(Collected data entries)
━━━━━━

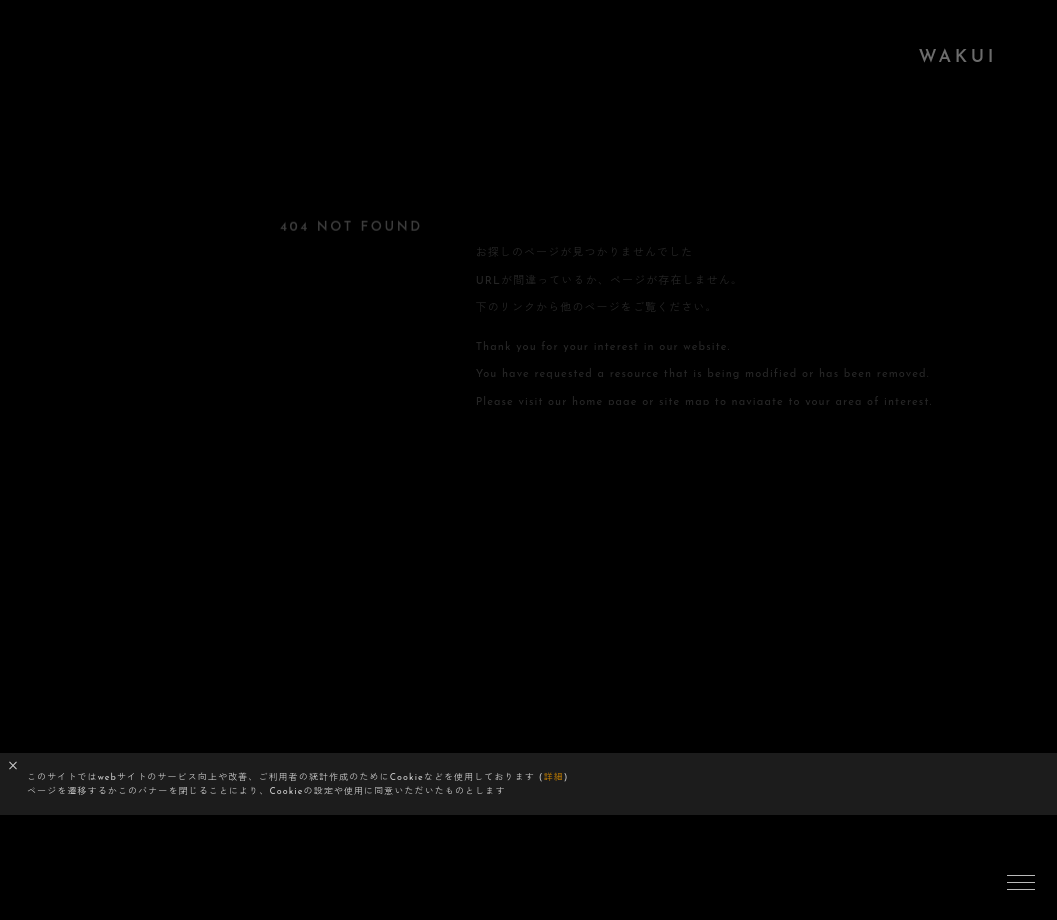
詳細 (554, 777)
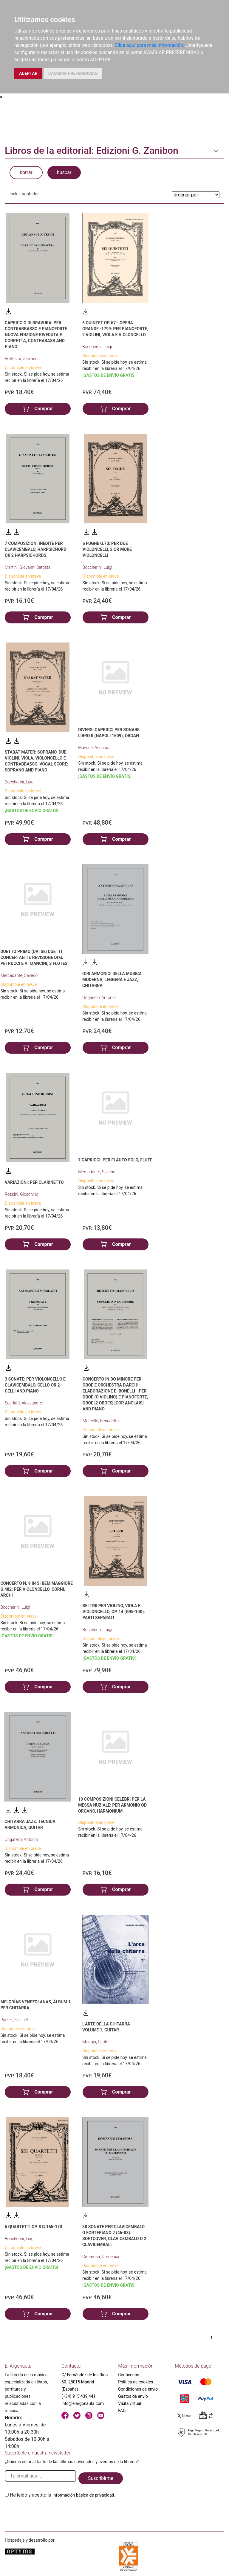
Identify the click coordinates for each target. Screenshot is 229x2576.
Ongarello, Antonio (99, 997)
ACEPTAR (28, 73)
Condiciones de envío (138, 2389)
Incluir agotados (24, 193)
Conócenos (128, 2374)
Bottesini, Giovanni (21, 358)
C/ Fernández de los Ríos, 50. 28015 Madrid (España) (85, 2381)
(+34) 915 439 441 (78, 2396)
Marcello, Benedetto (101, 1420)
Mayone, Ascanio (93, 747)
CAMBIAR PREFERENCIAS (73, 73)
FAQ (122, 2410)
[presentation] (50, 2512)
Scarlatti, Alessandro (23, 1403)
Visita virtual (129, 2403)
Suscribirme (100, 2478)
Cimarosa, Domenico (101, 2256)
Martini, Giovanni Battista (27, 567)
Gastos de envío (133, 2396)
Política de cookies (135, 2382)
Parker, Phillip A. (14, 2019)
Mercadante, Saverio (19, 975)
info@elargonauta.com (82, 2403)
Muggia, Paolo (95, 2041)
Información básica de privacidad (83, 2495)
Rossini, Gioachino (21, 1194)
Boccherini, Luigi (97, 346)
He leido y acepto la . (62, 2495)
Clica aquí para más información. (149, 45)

━━━━━━

What you give back should be exactly the lines of the entries above from the one containing "Mercadante, Saverio (19, 975)" to the end, and nothing more.

Mercadante, Saverio (19, 975)
info@elargonauta.com (82, 2403)
Muggia, Paolo (95, 2041)
Información básica de privacidad (83, 2495)
Rossini, Gioachino (21, 1194)
Boccherini, Luigi (97, 346)
He leido y acepto la . (62, 2495)
Clica aquí para más información. (149, 45)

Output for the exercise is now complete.